Spindel asked another woman if she'd relocate to Los Angeles. "Is there someone out there for me?" asked the woman.
"Yes!" said Spindel. I need your pictures ASAP."
"How will I meet this person?"
"He'll fly you to L.A. He's an awesome guy, awesome."
Wendy Arundel is 44, divorced with two children and lives in Sherborn. "I Iive in the suburbs, and it's hard to find people to date," she said. "There's not a lot out there; in fact, the dregs of the earth."
She was impressed with the women she met at the session, and a few of them headed to the bar after their grilling, for liquid relief.
One young woman entertained Spindel with a recent dating tale. "He asked me to go to Best Buy with him to pick out an X-Box. Then we went to Petco to get bones for his dog. It's pretty sad."
Colleen Clare, 39, came up from Warwick, R.I. "My girlfriend told me about this, so I thought I'd give it a shot," said Clare, a pharmaceutical sales rep with a 3-year-old. "I've tried online dating, but people are very dishonest and their pictures aren't current."
Spindel zeroed in on a 24-year-old. "What are you doing next Thursday?" she barked. "Can you be in New York? You definitely want to come to this party. I have 75 of the hottest guys in the city at a really cool lounge in SoHo." The woman, a stock researcher, said she would be there.
Another woman was also invited. "But what about my lisp?" she asked, explaining that she had just gotten invisible braces and opening her mouth wide to reveal the metal behind her teeth.
"You can't take them out?" asked Spindel.
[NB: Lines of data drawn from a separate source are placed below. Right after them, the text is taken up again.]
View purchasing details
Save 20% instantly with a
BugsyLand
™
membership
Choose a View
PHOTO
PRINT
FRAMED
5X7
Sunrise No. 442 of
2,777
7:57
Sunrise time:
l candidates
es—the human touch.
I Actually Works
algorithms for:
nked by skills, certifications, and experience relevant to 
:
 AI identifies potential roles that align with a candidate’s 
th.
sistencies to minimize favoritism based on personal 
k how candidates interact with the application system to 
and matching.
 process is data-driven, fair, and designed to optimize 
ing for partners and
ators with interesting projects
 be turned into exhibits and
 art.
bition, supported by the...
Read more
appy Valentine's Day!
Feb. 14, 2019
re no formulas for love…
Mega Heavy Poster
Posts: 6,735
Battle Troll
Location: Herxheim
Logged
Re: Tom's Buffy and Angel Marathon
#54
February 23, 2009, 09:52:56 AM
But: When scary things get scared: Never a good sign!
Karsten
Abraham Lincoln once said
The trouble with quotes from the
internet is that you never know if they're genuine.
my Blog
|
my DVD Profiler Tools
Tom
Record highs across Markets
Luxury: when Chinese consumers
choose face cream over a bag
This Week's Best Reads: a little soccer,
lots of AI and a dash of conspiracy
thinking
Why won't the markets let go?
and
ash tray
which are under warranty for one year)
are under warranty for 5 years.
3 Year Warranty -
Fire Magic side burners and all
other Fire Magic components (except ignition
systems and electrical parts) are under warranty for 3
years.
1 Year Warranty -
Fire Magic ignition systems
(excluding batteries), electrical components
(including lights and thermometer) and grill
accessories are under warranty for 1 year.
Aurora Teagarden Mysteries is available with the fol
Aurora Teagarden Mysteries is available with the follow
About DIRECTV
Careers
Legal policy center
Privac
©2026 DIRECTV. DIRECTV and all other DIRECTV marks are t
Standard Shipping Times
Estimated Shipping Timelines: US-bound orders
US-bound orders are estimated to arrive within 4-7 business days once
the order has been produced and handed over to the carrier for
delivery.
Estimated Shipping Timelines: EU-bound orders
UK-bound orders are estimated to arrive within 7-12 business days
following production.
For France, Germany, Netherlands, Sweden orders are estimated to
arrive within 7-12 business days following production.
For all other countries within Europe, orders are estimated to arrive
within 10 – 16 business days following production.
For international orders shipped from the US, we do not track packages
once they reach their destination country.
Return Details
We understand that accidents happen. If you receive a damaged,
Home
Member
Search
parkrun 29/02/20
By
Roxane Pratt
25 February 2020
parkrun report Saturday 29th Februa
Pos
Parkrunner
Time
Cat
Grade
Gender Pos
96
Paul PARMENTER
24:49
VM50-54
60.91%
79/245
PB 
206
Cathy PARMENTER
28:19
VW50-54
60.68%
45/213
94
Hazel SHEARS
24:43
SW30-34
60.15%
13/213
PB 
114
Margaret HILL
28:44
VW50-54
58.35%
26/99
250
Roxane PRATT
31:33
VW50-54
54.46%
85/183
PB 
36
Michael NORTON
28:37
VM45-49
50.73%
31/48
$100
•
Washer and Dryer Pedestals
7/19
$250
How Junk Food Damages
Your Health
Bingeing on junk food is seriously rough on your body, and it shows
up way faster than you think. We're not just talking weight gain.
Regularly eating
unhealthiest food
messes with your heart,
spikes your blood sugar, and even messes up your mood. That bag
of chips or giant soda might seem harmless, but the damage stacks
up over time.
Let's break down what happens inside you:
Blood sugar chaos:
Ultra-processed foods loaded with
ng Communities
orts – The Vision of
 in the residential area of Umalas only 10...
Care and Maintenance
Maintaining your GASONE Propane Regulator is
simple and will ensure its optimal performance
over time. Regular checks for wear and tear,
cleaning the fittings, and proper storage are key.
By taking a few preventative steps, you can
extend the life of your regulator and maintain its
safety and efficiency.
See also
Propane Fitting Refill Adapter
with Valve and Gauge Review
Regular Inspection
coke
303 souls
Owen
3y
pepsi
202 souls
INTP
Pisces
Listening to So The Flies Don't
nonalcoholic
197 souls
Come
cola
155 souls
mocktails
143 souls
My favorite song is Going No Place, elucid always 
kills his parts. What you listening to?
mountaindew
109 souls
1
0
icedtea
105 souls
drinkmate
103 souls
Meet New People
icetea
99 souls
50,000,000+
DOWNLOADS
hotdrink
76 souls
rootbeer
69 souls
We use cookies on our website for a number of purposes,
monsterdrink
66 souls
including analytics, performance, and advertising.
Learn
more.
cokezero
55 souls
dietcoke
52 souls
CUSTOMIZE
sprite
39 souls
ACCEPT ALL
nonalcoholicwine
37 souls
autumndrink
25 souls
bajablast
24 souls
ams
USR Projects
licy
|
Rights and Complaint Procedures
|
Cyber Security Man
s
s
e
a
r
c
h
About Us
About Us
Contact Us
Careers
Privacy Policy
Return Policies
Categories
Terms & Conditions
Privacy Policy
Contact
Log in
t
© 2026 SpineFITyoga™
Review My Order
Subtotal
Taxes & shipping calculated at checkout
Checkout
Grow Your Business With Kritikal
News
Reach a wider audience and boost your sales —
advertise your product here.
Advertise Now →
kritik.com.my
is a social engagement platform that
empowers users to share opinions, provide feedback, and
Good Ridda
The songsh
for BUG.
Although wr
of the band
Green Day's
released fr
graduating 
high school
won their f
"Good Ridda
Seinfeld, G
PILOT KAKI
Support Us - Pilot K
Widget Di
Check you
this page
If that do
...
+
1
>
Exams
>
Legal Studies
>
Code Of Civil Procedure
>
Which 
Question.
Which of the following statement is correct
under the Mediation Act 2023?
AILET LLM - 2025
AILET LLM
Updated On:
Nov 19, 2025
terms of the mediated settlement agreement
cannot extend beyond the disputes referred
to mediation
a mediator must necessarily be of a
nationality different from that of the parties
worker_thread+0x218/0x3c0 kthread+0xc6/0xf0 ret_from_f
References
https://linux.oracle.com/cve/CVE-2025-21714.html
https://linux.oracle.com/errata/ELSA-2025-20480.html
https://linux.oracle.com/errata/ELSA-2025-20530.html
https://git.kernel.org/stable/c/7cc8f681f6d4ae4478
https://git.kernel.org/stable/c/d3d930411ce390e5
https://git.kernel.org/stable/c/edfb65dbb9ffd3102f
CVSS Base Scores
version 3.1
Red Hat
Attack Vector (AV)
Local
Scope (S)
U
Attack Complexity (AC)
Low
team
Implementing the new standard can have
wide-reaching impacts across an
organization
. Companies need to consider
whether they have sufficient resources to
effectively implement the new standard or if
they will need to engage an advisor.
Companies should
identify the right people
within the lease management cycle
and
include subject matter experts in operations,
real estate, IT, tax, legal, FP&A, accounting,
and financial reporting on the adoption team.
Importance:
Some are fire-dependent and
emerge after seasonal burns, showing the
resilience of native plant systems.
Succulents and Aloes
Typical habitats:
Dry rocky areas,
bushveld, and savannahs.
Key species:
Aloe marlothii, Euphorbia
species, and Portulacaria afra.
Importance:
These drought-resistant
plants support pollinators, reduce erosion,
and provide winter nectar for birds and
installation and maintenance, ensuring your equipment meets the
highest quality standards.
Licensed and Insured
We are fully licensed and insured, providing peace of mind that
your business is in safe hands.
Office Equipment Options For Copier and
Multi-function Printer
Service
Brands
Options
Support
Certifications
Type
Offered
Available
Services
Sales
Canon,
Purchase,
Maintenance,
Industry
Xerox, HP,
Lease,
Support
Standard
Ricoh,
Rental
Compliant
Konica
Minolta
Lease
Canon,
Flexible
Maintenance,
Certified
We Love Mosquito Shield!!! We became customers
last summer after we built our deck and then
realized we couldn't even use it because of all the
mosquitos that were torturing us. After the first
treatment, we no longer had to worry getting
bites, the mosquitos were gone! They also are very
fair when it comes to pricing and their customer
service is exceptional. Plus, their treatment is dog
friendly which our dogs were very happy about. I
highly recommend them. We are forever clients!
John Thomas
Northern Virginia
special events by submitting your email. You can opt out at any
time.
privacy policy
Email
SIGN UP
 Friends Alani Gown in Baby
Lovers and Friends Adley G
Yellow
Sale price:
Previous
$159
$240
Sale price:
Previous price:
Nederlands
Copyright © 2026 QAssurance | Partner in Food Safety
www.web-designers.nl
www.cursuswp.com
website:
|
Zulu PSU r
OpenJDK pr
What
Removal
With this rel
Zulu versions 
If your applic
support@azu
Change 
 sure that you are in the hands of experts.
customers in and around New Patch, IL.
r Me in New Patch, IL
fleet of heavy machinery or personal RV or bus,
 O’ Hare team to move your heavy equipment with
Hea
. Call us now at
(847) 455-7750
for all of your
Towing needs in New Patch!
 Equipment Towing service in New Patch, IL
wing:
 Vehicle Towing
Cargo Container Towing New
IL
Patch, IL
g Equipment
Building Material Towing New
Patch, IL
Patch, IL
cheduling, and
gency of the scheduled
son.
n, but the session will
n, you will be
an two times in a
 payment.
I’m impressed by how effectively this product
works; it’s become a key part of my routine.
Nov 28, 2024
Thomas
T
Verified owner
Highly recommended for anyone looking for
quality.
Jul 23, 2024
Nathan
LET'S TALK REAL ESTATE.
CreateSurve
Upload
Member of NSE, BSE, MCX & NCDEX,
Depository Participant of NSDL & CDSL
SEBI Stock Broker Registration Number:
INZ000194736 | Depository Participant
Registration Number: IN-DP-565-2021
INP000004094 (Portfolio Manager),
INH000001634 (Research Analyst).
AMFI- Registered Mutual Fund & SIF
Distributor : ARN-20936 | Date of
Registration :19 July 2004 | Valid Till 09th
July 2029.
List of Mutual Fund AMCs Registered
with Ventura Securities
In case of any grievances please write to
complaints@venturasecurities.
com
Following Friday's session, Spindel and her three assistants went to Mistral for dinner. "Whoa!" exclaimed Spindel, as a muscular young man in a tight shirt walked by. She bolted after him, dodging waiters. "Are you single?" she asked. It turned out that he was only 22 and not looking for a wife.
As for Jeremy, Spindel says she has met a few Boston prospects. "If she's here," says Spindel, "trust me, I will find her." Jeremy, of course, has the final say, with her strong input. "I want him going down the aisle walking, not kicking," she said.